**ABOUT THIS TASK**
Whenever a line in the data holds the string "airports", copy that line.

+++ DATA FOR THE TASK +++

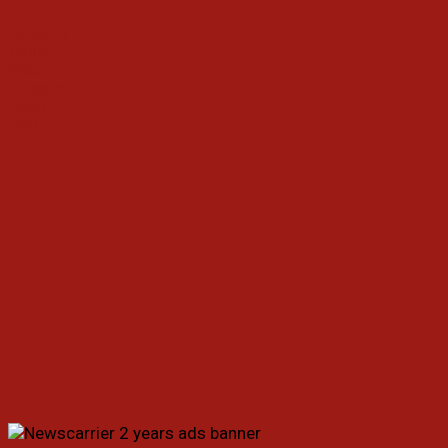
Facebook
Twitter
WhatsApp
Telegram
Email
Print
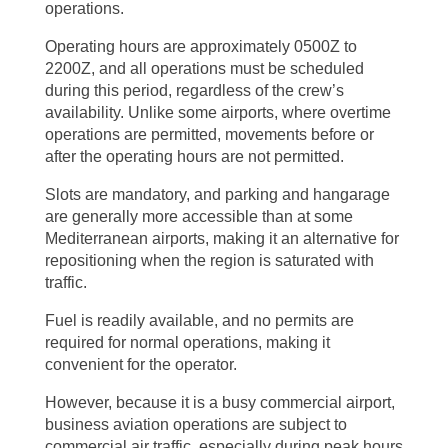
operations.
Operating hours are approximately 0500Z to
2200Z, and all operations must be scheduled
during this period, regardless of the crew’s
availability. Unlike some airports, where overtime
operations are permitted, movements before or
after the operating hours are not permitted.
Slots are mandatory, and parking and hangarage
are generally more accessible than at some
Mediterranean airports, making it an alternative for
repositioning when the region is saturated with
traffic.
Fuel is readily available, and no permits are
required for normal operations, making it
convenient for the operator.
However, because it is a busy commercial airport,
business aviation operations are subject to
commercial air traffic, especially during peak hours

+++
+++ DATA FOR THE TASK +++

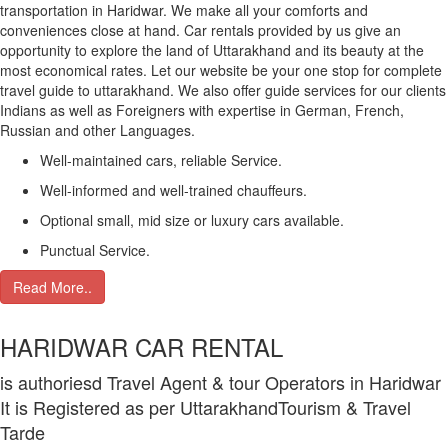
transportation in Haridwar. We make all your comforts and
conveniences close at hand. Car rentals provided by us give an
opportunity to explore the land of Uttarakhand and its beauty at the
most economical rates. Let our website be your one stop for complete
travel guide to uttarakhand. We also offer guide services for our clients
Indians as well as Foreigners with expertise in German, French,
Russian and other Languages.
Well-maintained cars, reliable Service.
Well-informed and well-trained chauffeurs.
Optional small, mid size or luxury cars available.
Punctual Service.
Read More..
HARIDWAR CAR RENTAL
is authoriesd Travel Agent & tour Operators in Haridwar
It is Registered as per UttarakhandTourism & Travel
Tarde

+++
+++ DATA FOR THE TASK +++

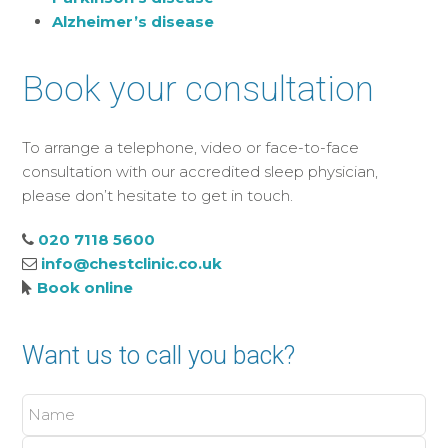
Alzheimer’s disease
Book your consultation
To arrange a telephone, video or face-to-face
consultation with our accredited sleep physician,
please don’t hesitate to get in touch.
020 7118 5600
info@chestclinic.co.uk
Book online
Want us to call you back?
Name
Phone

+++

**RESPONSE AREA**
availability. Unlike some airports, where overtime
Mediterranean airports, making it an alternative for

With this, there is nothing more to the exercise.